My peers do not think they are being rude when they ask me, “Why are you so white?” or “Wait, you’re actually Latina? I thought you were just joking.” But to me, this is a constant reminder of how difficult it is for people to believe my ethnicity. People persistently question whether I am Latina and I continuously have to reassure them I am.
My grandparents both immigrated to Miami, Florida from Cuba in 1958 to escape the hostile environment of Cuba and start a better life in the U.S, where my mother, siblings and I are from.
I identify with my Cuban culture, but my appearance comes from my father who is Caucasian.
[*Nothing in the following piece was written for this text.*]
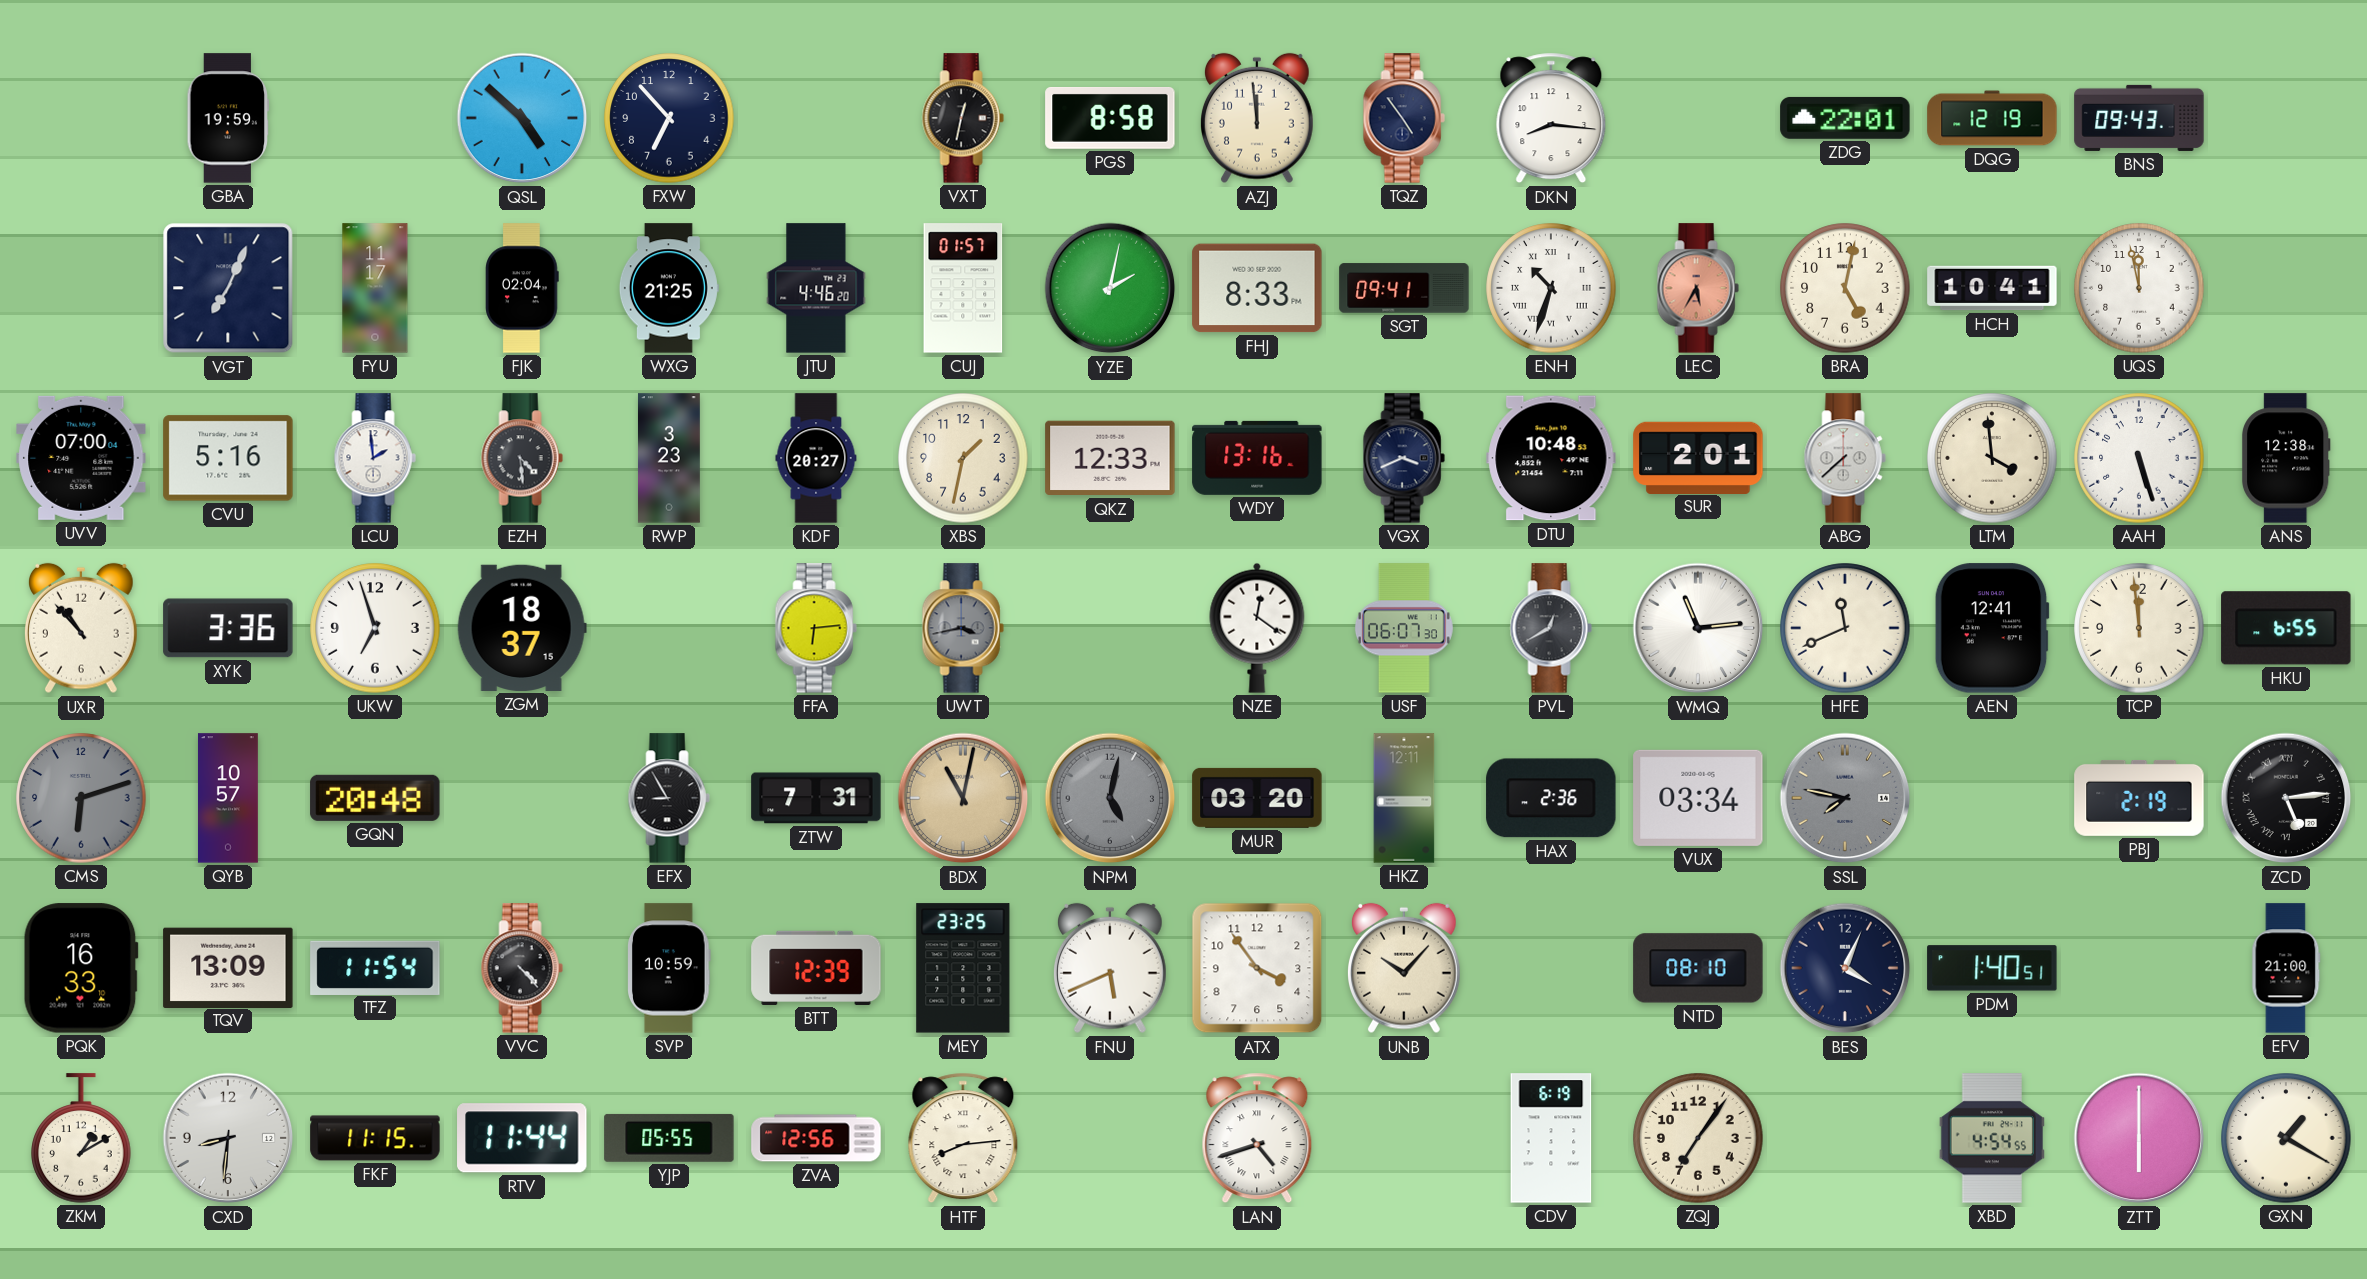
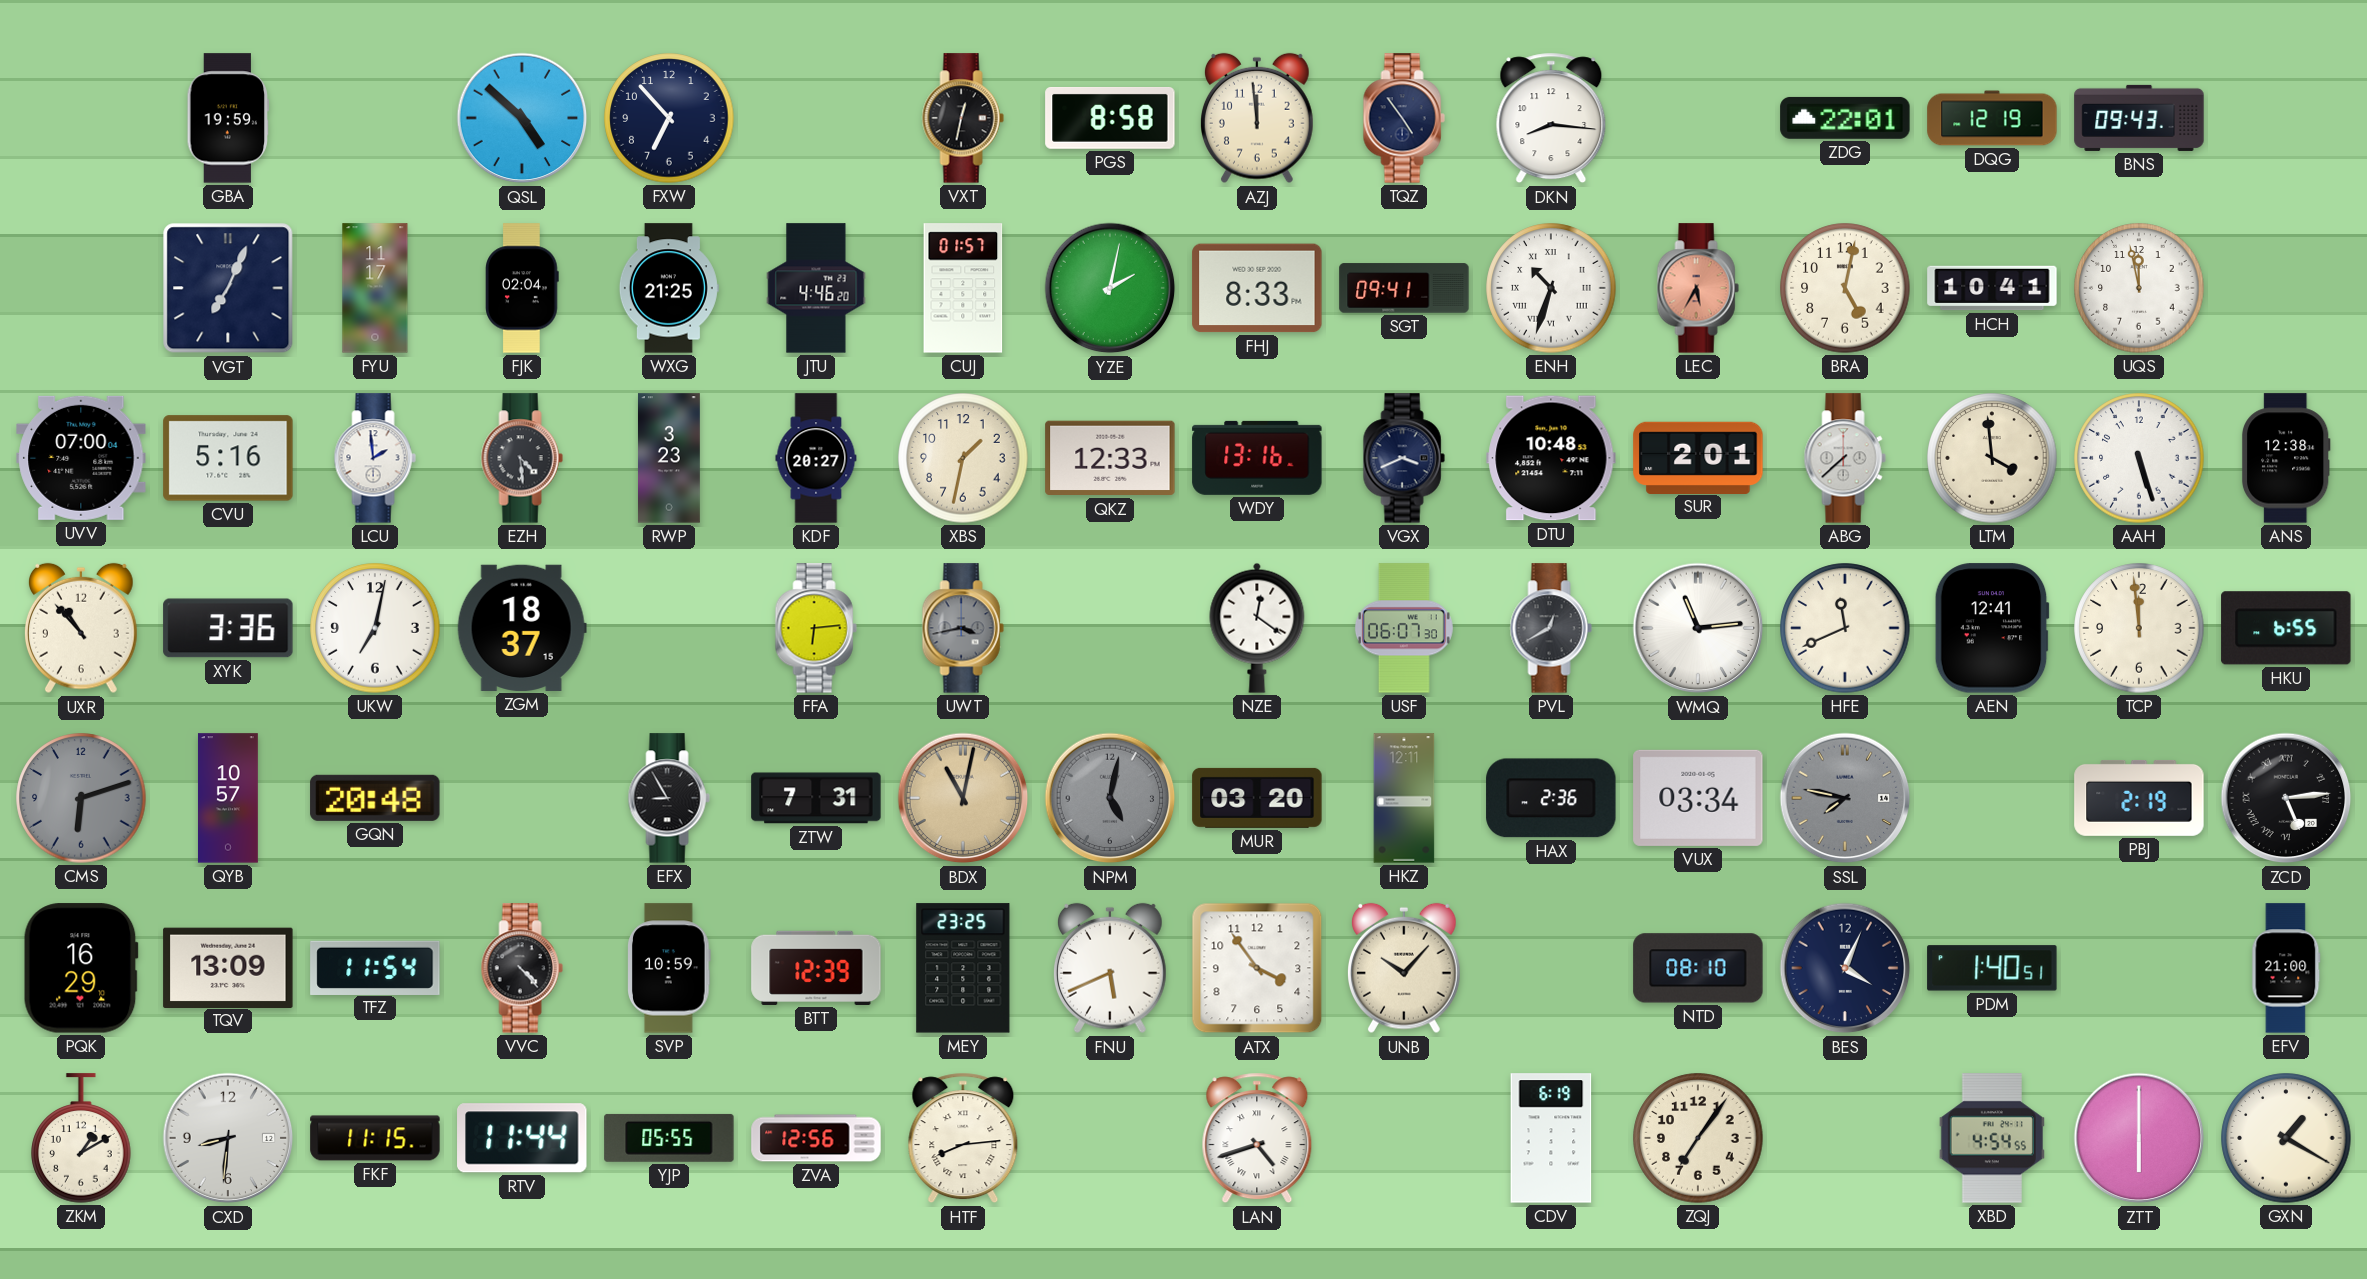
UKW: 6:57 -> 7:02
PQK: 16:33 -> 16:29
People assume that to be Latina, one must have tan skin and dark hair, and when I tell them that I, a pale, freckled girl, am Latina, they are shocked because I do not fit the stereotype.
When I tell my peers that I am having a quinceanera when I turn 15, a celebration in many Hispanic countries that symbolizes the transition into being a women, they are surprised. When I tell them about other Cuban traditions I follow like eating 12 grapes on New Year’s Eve to represent the 12 months of the year or how you kiss your relatives on one cheek no matter your relation, they are confused.
They think that although I am Latina, my appearance means that I do not follow Cuban traditions or customs.
No, I am not being overdramatic about my culture. No, I am not “three percent Cuban.”
Appearance does not determine my family’s origin, the culture I was brought up in or my ethnicity.